To accurately respond to queries, the Impala node that acts as the coordinator (the node to which you are connected through impala-shell, JDBC, or ODBC) must have current metadata about those databases and tables that are referenced in Impala queries. If you are not familiar with the way Impala uses metadata and how it shares the same metastore database as Hive, see Overview of Impala Metadata and the Metastore for background information.
REFRESH [db_name.]table_name [PARTITION (key_col1=val1 [, key_col2=val2...])]
Use the REFRESH statement to load the latest metastore metadata and block location data for a particular table in these scenarios:
- After loading new data files into the HDFS data directory for the table. (Once you have set up an ETL pipeline to bring data into Impala on a regular basis, this is typically the most frequent reason why metadata needs to be refreshed.)
- After issuing ALTER TABLE, INSERT, LOAD DATA, or other table-modifying SQL statement in Hive.
You only need to issue the REFRESH statement on the node to which you connect to issue queries. The coordinator node divides the work among all the Impala nodes in a cluster, and sends read requests for the correct HDFS blocks without relying on the metadata on the other nodes.
REFRESH reloads the metadata for the table from the metastore database, and does an incremental reload of the low-level block location data to account for any new data files added to the HDFS data directory for the table. It is a low-overhead, single-table operation, specifically tuned for the common scenario where new data files are added to HDFS.
Only the metadata for the specified table is flushed.
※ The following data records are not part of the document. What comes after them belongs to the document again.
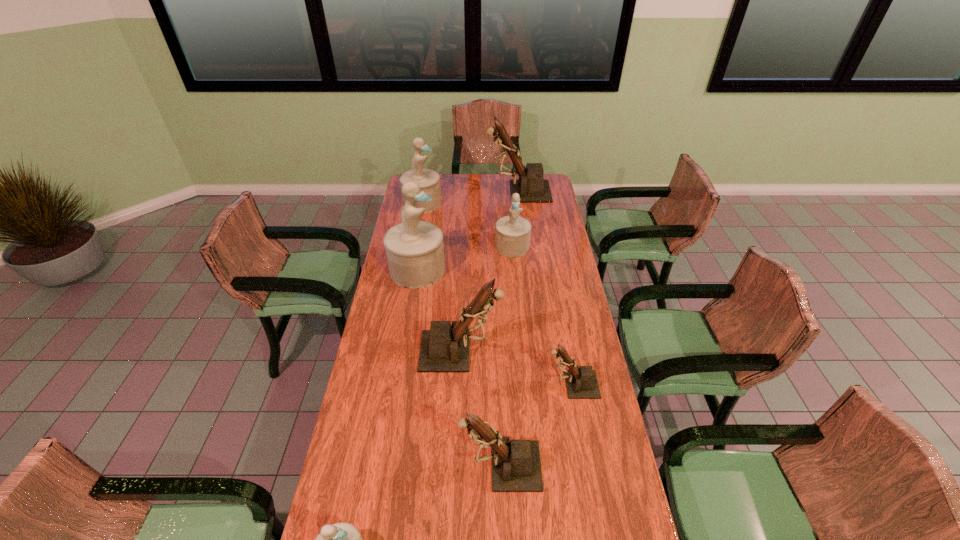 Where is `object that stands as the closest to the rightmost white figurine`? object that stands as the closest to the rightmost white figurine is located at coordinates (415, 251).

Identify which object is the fourth closest to the third biggest white figurine. Please provide its 2D coordinates. Your answer should be formatted as a tuple, i.e. [(x, y)], where the tuple contains the x and y coordinates of a point satisfying the conditions above.

[(444, 348)]

Locate which figurine is the seventh closest to the third biggest brown figurine. Please provide its 2D coordinates. Your answer should be formatted as a tuple, i.e. [(x, y)], where the tuple contains the x and y coordinates of a point satisfying the conditions above.

[(531, 186)]

Where is `figurine that is the seventh closest to the nearest white figurine`? figurine that is the seventh closest to the nearest white figurine is located at coordinates (531, 186).

Image resolution: width=960 pixels, height=540 pixels. Identify the location of the closest brown figurine to the third smallest brown figurine. (581, 383).

Where is `brown figurine object that ranks as the closest to the biggest white figurine`? Image resolution: width=960 pixels, height=540 pixels. brown figurine object that ranks as the closest to the biggest white figurine is located at coordinates (444, 348).

Find the location of a particular element. The width and height of the screenshot is (960, 540). the fourth closest white figurine relative to the third biggest brown figurine is located at coordinates (429, 180).

Locate which white figurine ranks second in proximity to the farthest white figurine. Please provide its 2D coordinates. Your answer should be formatted as a tuple, i.e. [(x, y)], where the tuple contains the x and y coordinates of a point satisfying the conditions above.

[(512, 233)]

This screenshot has height=540, width=960. Find the location of `free location that satisfies the following two spatial constraints: 1. at the beak of the rightmost white figurine; 2. on the front-facing side of the third smallest brown figurine`. free location that satisfies the following two spatial constraints: 1. at the beak of the rightmost white figurine; 2. on the front-facing side of the third smallest brown figurine is located at coordinates (521, 351). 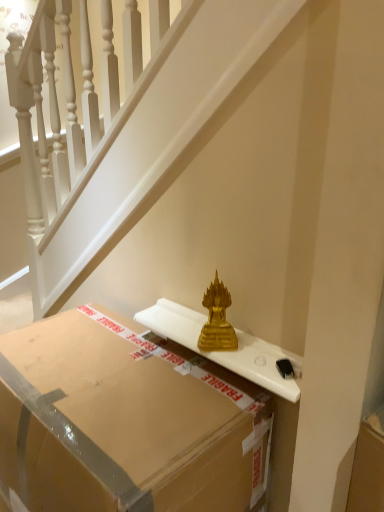 Locate an element on the screen. This screenshot has width=384, height=512. matte cardboard box at center is located at coordinates (124, 422).

Find the location of a particular element. matte cardboard box at center is located at coordinates (124, 422).

Who is smaller, matte cardboard box at center or gold metallic statue at center?

gold metallic statue at center.

Is matte cardboard box at center to the left or to the right of gold metallic statue at center in the image?

matte cardboard box at center is to the left of gold metallic statue at center.

Can you confirm if matte cardboard box at center is wider than gold metallic statue at center?

Correct, the width of matte cardboard box at center exceeds that of gold metallic statue at center.

Looking at this image, is matte cardboard box at center surrounding gold metallic statue at center?

No.

Looking at the image, does matte cardboard box at center seem bigger or smaller compared to gold glass sculpture at center?

In the image, matte cardboard box at center appears to be larger than gold glass sculpture at center.

Which object is closer to the camera taking this photo, matte cardboard box at center or gold glass sculpture at center?

matte cardboard box at center is in front.

Locate an element on the screen. Image resolution: width=384 pixels, height=512 pixels. sculpture above the matte cardboard box at center (from a real-world perspective) is located at coordinates (217, 320).

Are gold metallic statue at center and gold glass sculpture at center making contact?

gold metallic statue at center is not next to gold glass sculpture at center, and they're not touching.

Does point (198, 82) lie in front of point (223, 312)?

Yes.

Considering their positions, is gold metallic statue at center located in front of or behind gold glass sculpture at center?

In the image, gold metallic statue at center appears in front of gold glass sculpture at center.

Is gold glass sculpture at center further to the viewer compared to matte cardboard box at center?

Yes.

Are gold glass sculpture at center and matte cardboard box at center located far from each other?

No, gold glass sculpture at center is not far from matte cardboard box at center.

Is gold glass sculpture at center smaller than matte cardboard box at center?

Indeed, gold glass sculpture at center has a smaller size compared to matte cardboard box at center.

At what (x,y) coordinates should I click in order to perform the action: click on sculpture below the gold metallic statue at center (from the image's perspective). Please return your answer as a coordinate pair (x, y). The image size is (384, 512). Looking at the image, I should click on (217, 320).

Based on the photo, does gold glass sculpture at center lie in front of gold metallic statue at center?

No, gold glass sculpture at center is further to the viewer.

Considering the relative sizes of gold glass sculpture at center and gold metallic statue at center in the image provided, is gold glass sculpture at center thinner than gold metallic statue at center?

Incorrect, the width of gold glass sculpture at center is not less than that of gold metallic statue at center.

Is gold glass sculpture at center oriented away from gold metallic statue at center?

Correct, gold glass sculpture at center is looking away from gold metallic statue at center.

Is gold metallic statue at center looking in the opposite direction of matte cardboard box at center?

Yes, gold metallic statue at center is positioned with its back facing matte cardboard box at center.

Is the surface of gold metallic statue at center in direct contact with matte cardboard box at center?

gold metallic statue at center and matte cardboard box at center are clearly separated.

From a real-world perspective, is gold metallic statue at center physically located above or below matte cardboard box at center?

From a real-world perspective, gold metallic statue at center is physically above matte cardboard box at center.

From the image's perspective, which is below, gold metallic statue at center or matte cardboard box at center?

matte cardboard box at center, from the image's perspective.

Find the location of a particular element. The image size is (384, 512). stairwell that appears behind the matte cardboard box at center is located at coordinates (124, 123).

You are a GUI agent. You are given a task and a screenshot of the screen. Output one action in this format:
    pyautogui.click(x=<x>, y=<y>)
    Task: Click on the box lying below the gold glass sculpture at center (from the image's perspective)
    The height and width of the screenshot is (512, 384).
    Given the screenshot: What is the action you would take?
    pyautogui.click(x=124, y=422)

From the image, which object appears to be nearer to gold metallic statue at center, matte cardboard box at center or gold glass sculpture at center?

matte cardboard box at center.

Looking at this image, when comparing their distances from gold glass sculpture at center, does gold metallic statue at center or matte cardboard box at center seem further?

gold metallic statue at center lies further to gold glass sculpture at center than the other object.

When comparing their distances from matte cardboard box at center, does gold glass sculpture at center or gold metallic statue at center seem further?

Based on the image, gold metallic statue at center appears to be further to matte cardboard box at center.

Considering their positions, is gold metallic statue at center positioned closer to matte cardboard box at center than gold glass sculpture at center?

Among the two, gold glass sculpture at center is located nearer to matte cardboard box at center.

When comparing their distances from gold glass sculpture at center, does matte cardboard box at center or gold metallic statue at center seem closer?

matte cardboard box at center lies closer to gold glass sculpture at center than the other object.

When comparing their distances from gold metallic statue at center, does gold glass sculpture at center or matte cardboard box at center seem closer?

matte cardboard box at center.

Where is `sculpture between gold metallic statue at center and matte cardboard box at center from top to bottom`? sculpture between gold metallic statue at center and matte cardboard box at center from top to bottom is located at coordinates (217, 320). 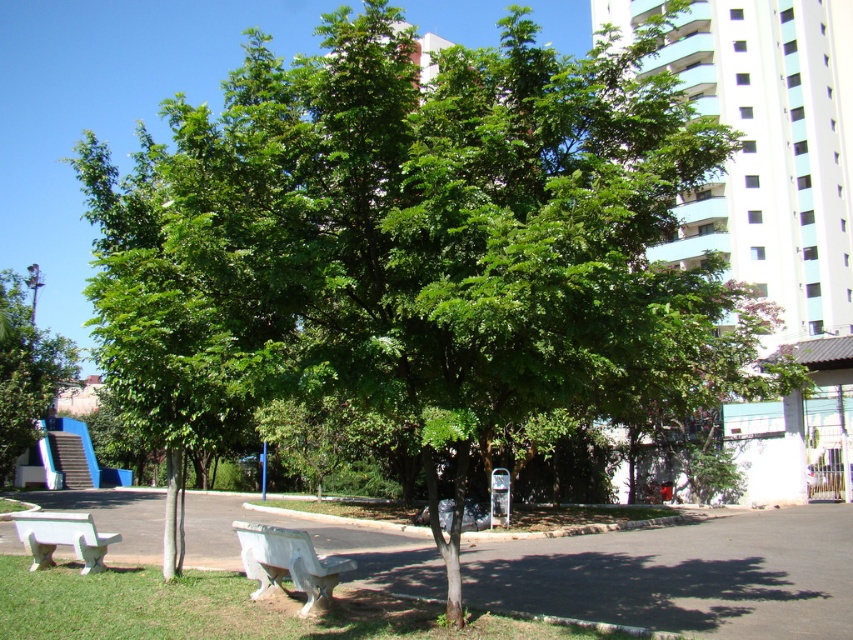 Is green leafy tree at left to the left of white concrete bench at lower center from the viewer's perspective?

Indeed, green leafy tree at left is positioned on the left side of white concrete bench at lower center.

Find the location of a particular element. This screenshot has width=853, height=640. green leafy tree at left is located at coordinates (25, 371).

Find the location of a particular element. The width and height of the screenshot is (853, 640). green leafy tree at left is located at coordinates (25, 371).

Looking at this image, which is more to the left, white concrete bench at lower center or white plastic bench at lower left?

white plastic bench at lower left

Which is more to the right, white concrete bench at lower center or white plastic bench at lower left?

white concrete bench at lower center

Is point (322, 609) positioned before point (78, 534)?

Yes, it is.

Find the location of `white concrete bench at lower center`. white concrete bench at lower center is located at coordinates (288, 563).

This screenshot has height=640, width=853. What do you see at coordinates (25, 371) in the screenshot?
I see `green leafy tree at left` at bounding box center [25, 371].

Between green leafy tree at left and white plastic bench at lower left, which one is positioned higher?

Positioned higher is green leafy tree at left.

Is point (10, 472) more distant than point (47, 525)?

Yes, point (10, 472) is behind point (47, 525).

You are a GUI agent. You are given a task and a screenshot of the screen. Output one action in this format:
    pyautogui.click(x=<x>, y=<y>)
    Task: Click on the green leafy tree at left
    The height and width of the screenshot is (640, 853).
    Given the screenshot: What is the action you would take?
    pyautogui.click(x=25, y=371) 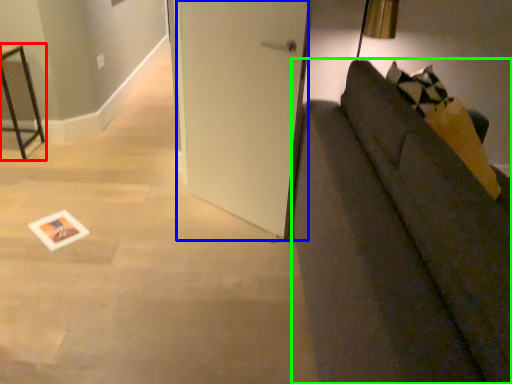 Question: Based on their relative distances, which object is farther from furniture (highlighted by a red box)? Choose from door (highlighted by a blue box) and studio couch (highlighted by a green box).

Choices:
 (A) door
 (B) studio couch

Answer: (B) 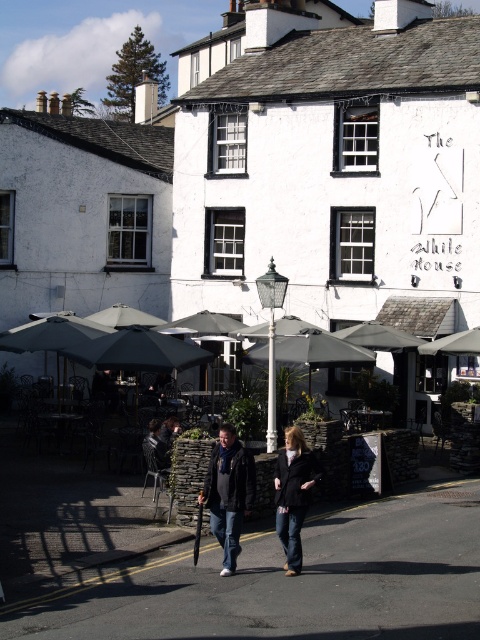 You are a photographer trying to capture a photo of the two people in front of The White House. You want to ensure both the dark blue jeans at center and the dark grey fabric umbrella at left are clearly visible in the frame. Given their sizes, which object should you focus on to ensure both are in focus?

The dark blue jeans at center is larger than the dark grey fabric umbrella at left, so focusing on the dark blue jeans at center will help ensure both are in focus as it is the larger object.

You are standing at the entrance of The White House and want to walk towards the person in the black jacket and jeans. Which of the two points, point [297,548] or point [371,355], should you head towards?

You should head towards point [297,548] because it is in front of point [371,355], meaning it is closer to your current position at the entrance of The White House. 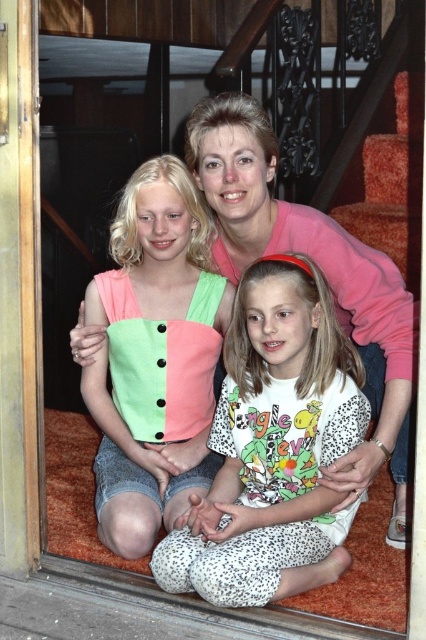 Question: Can you confirm if white leopard print pajama pants at center is positioned above matte cotton tank top at center?

Choices:
 (A) yes
 (B) no

Answer: (B)

Question: Among these points, which one is farthest from the camera?

Choices:
 (A) (154, 168)
 (B) (252, 561)

Answer: (A)

Question: Among these objects, which one is nearest to the camera?

Choices:
 (A) matte cotton tank top at center
 (B) white leopard print pajama pants at center

Answer: (B)

Question: In this image, where is white leopard print pajama pants at center located relative to matte cotton tank top at center?

Choices:
 (A) above
 (B) below

Answer: (B)

Question: Is white leopard print pajama pants at center bigger than matte cotton tank top at center?

Choices:
 (A) yes
 (B) no

Answer: (A) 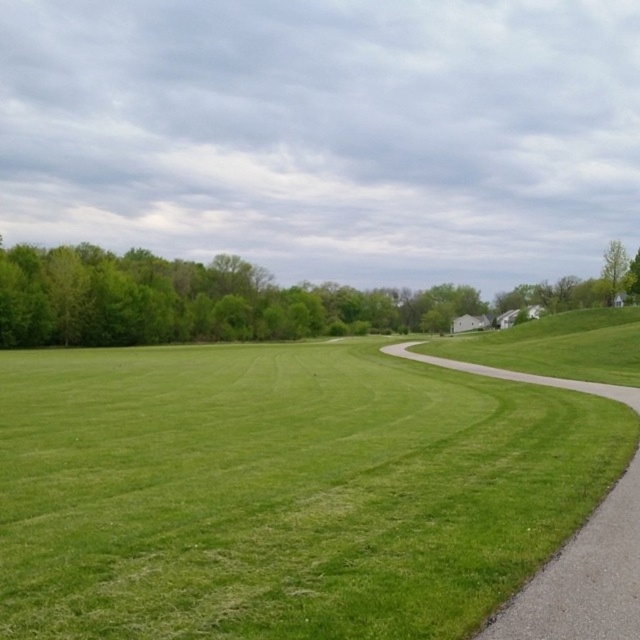 You are standing at the center of the image and want to walk towards the green leafy tree at left. Which direction should you face to head directly towards it?

Since the green leafy tree at left is located at point (193, 300) in the image, you should face towards the left direction to head directly towards it.

You are standing on the gravel path at right and want to see the green leafy tree at left. Is the tree visible from your current position?

The green leafy tree at left is above the gravel path at right, so yes, the tree is visible from your current position on the gravel path at right.

You are standing on the gravel path at right and want to see the houses in the background. Is the green leafy tree at left blocking your view?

The table must already exist and be known to Impala, either because the CREATE TABLE statement was run in Impala rather than Hive, or because a previous INVALIDATE METADATA statement caused Impala to reload its entire metadata catalog.
INVALIDATE METADATA and REFRESH are counterparts: INVALIDATE METADATA waits to reload the metadata when needed for a subsequent query, but reloads all the metadata for the table, which can be an expensive operation, especially for large tables with many partitions. REFRESH reloads the metadata immediately, but only loads the block location data for newly added data files, making it a less expensive operation overall. If data was altered in some more extensive way, such as being reorganized by the HDFS balancer, use INVALIDATE METADATA to avoid a performance penalty from reduced local reads. If you used Impala version 1.0, the INVALIDATE METADATA statement works just like the Impala 1.0 REFRESH statement did, while the Impala 1.1 REFRESH is optimized for the common use case of adding new data files to an existing table, thus the table name argument is now required.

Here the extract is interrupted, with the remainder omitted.